Muchos jóvenes entendieron de golpe la fragilidad de la vida. A pesar de vivir por primera vez un terremoto, no se paralizaron y salieron a ayudar
Camila sintió, a sus 16 años, que su corta vida iba a terminar el 19 de septiembre. En su salón de clases se movía todo, el piso, las paredes crujían y las ventanas estallaban. Cuando varios de sus compañeros entraron en pánico, la maestra tomó el control y les gritó que no salieran del aula y que se resguardaran debajo de las mesas. Ahí pasaron los segundos más largos de su vida.
Cuando pasó el temblor, al bajar del cuarto piso del edificio de Prepa del Tec de Monterrey, el panorama fue desolador: decenas de estudiantes corrían asustados y llorando en busca de un lugar seguro. Al ver a uno de sus maestros que movía vigas entre los escombros, supo que algo grave había sucedido: los tres puentes que comunicaban los edificios se habían derrumbado y varios jóvenes quedaron sepultados. La cifra fatal fue de cinco alumnos muertos y 40 heridos.
Para muchos estudiantes esta experiencia fue angustiante. Verse de pronto sin escuela, sin sus amigos ni maestros, aumentó la ansiedad. A pesar de la impactante experiencia de un terremoto, que vivían por primera vez, superaron la parálisis del miedo –que conocían por medio de sus padres– y se pusieron en acción. Fueron quienes se volcaron a las calles, con toda su energía, para ayudar ante el dolor de los demás. Fueron jóvenes que, como Camila, lo mismo removieron escombros, llevaron ropa, medicinas, juguetes, alimentos a hospitales y a los damnificados por el sismo.
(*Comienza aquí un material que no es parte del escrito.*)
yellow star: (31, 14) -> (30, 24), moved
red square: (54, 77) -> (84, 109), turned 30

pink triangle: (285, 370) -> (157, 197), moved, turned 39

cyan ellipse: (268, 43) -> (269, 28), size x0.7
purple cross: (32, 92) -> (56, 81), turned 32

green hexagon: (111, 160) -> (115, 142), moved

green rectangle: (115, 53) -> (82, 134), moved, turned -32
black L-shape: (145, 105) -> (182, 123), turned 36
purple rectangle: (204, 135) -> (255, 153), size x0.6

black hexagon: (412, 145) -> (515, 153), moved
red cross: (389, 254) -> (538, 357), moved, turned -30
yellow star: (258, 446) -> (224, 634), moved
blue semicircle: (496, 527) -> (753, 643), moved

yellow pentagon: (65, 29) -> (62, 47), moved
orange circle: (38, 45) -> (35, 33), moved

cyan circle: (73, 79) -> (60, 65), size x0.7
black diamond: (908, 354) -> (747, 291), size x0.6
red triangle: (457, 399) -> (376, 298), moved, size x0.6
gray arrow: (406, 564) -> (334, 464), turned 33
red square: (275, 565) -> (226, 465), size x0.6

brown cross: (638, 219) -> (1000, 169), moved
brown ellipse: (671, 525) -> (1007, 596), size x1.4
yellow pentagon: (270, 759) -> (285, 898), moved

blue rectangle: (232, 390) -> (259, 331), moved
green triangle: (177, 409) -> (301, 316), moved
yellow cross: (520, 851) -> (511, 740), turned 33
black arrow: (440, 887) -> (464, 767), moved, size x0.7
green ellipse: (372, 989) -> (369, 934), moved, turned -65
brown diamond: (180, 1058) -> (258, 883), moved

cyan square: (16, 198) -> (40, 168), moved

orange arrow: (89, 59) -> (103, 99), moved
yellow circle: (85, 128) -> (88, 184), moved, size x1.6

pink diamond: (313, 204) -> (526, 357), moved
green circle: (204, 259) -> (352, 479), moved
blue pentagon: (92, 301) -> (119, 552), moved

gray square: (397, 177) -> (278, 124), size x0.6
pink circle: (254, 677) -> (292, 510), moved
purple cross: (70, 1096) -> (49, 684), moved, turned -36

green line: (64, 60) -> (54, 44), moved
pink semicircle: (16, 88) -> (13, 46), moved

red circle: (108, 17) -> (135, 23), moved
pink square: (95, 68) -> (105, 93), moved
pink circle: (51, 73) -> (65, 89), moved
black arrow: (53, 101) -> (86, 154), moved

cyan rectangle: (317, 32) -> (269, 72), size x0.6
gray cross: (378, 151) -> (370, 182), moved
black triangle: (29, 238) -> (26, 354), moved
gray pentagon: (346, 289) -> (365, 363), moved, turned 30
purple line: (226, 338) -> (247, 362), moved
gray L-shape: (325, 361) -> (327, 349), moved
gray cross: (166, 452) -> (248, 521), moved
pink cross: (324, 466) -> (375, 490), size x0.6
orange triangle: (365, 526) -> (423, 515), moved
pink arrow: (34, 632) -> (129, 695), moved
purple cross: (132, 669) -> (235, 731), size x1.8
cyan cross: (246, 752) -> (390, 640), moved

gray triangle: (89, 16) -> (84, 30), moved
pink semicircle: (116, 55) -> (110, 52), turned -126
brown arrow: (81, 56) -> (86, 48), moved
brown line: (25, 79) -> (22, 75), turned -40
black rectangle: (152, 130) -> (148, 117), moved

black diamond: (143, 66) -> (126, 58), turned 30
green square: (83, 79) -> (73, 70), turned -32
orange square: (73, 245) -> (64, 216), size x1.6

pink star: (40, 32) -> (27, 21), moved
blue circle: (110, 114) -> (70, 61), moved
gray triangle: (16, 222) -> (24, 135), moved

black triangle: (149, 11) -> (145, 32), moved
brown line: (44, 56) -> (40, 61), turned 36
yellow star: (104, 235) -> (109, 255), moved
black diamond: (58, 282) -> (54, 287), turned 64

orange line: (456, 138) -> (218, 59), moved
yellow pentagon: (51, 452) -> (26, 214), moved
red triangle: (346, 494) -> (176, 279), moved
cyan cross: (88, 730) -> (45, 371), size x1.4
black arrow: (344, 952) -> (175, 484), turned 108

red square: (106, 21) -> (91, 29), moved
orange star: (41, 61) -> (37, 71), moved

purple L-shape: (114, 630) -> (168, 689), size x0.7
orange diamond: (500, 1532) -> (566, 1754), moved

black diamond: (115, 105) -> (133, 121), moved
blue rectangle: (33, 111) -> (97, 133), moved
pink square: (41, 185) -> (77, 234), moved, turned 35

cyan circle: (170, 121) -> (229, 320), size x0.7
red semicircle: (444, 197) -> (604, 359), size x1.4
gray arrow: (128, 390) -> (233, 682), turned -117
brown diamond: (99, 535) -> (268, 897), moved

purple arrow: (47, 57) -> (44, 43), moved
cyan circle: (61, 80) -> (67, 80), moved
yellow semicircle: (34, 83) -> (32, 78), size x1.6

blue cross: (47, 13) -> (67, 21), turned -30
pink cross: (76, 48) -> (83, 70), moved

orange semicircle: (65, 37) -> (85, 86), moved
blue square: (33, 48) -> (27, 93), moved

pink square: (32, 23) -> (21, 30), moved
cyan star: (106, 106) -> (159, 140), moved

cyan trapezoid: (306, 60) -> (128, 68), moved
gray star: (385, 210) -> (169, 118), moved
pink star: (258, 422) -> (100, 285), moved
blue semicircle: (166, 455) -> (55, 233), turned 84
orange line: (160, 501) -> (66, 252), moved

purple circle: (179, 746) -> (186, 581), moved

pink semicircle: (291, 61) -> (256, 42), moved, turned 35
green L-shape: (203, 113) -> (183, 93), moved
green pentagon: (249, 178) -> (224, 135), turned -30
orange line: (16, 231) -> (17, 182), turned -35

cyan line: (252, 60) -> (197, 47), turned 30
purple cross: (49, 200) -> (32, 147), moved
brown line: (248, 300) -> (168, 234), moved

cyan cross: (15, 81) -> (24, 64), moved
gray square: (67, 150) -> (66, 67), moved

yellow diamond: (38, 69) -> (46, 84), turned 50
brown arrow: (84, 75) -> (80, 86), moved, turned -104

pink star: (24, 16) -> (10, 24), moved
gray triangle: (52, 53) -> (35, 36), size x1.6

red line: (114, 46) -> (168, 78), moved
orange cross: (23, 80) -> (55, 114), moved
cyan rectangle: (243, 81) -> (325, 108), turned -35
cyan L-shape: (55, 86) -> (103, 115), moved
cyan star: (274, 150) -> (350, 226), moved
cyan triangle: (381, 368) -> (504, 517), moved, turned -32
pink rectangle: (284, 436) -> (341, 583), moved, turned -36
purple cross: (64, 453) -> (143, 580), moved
Toda esa generación conoció un nuevo rostro de su ciudad y descubrieron que las redes sociales servían para algo más que para postear sus fotos o mensajes personales, y que através de ella, también podían ayudar. En cada escuela, cada universidad, fluyó la solidaridad. En la UNAM, los jóvenes hicieron vallas en el centro de acopio; en el Poli, cientos se volvieron brigadistas; en el Tec, el dolor de perder a cinco compañeros impulsó a cientos a recabar ayuda; incluso en el duelo, como comunidad, se volcaron al homenaje de despedida de los cinco fallecidos –4 universitarios y 1 de prepa— con muestras de apoyo a sus familias.
Igual que su generación, Camila entendió de golpe la fragilidad de la vida. Para reponerse del trauma buscaron asideros. Algunos canalizaron su dolor ayudando en la emergencia, otros buscaron el apoyo de sus familias y algunos más se aferraron a rutinas que, aunque afectadas, les devolvían algo de la seguridad perdida.
Hoy Camila aún no puede dormir sola; se asusta con cualquier ruido y teme cerrar la puerta de su cuarto por las noches. Además de apoyo sicológico, correr e ir al gimnasio le ayudó a sentir que no todo su mundo había cambiado. Como muchos de su generación, hoy intenta volver a su vida normal, pero no quiere olvidar, ni dejar que se pierda la solidaridad y el sentido de comunidad que aprendió con la tragedia.